India Inc on Thursday urged finance minister Nirmala Sitharaman to ease the tax burden on ordinary citizens, sustain capital expenditure and take steps to curb food inflation in the upcoming Union budget.
During pre-budget consultations with Sitharaman, industry leaders and associations stressed on rapid infrastructure development to maintain growth. They underscored the importance of the MSME (Micro, Small, and Medium Enterprises) sector, a major employment generator.
The full budget for 2024-25 is expected to be presented in Parliament next month.
Sanjiv Puri, president of the Confederation of Indian Industry (CII), proposed eight points for the consideration of the government. These included income tax relief for lower-income brackets, streamlining employment-linked incentive schemes such as the production linked incentive (PLI) plan and improving ease of doing business. The CII also recommended measures for agriculture and rural development.
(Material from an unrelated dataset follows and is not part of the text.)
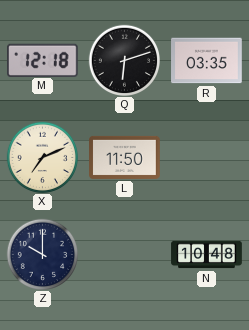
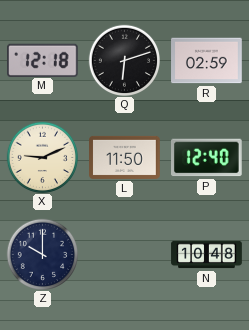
R: 03:35 -> 02:59
X: 7:11 -> 9:11
P: none -> 12:40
Subhrakant Panda, immediate past president of the Federation of Indian Chambers of Commerce and Industry (Ficci), outlined a 10-point agenda focused on capital expenditure, innovation and tax simplification.
Panda stressed the need to stimulate demand, prioritise infrastructure development, address food inflation, support MSMEs and enhance innovation and research and development.
Industry body Assocham expressed confidence the new government would proceed with a strategic focus on capital expenditure, prioritising investment in infrastructure, education and healthcare.
“By prioritising investments in infrastructure, education, healthcare, and other critical sectors, government can stimulate economic growth while maintaining fiscal discipline,” Assocham President Sanjay Nayar said.
Vivek Jalan, chairman of the National Fiscal Affairs and Taxation Committee of the Bengal Chamber of Commerce and Industry, called for easing licensing requirements for electronics imports.
More meet-ups
Financial sector representatives sought the streamlining of capital gains tax and a reduction in the securities transaction tax.
In a separate meeting with Sitharaman, they emphasised the need for stable, long-term tax policies. George Alexander Muthoot, MD of Muthoot Group, highlighted market deepening measures and providing tax incentives.
Non-banking financial companies (NBFCs) sought more funds from Sidbi and Nabard for refinancing and clarity on GST for co-lending and service fees.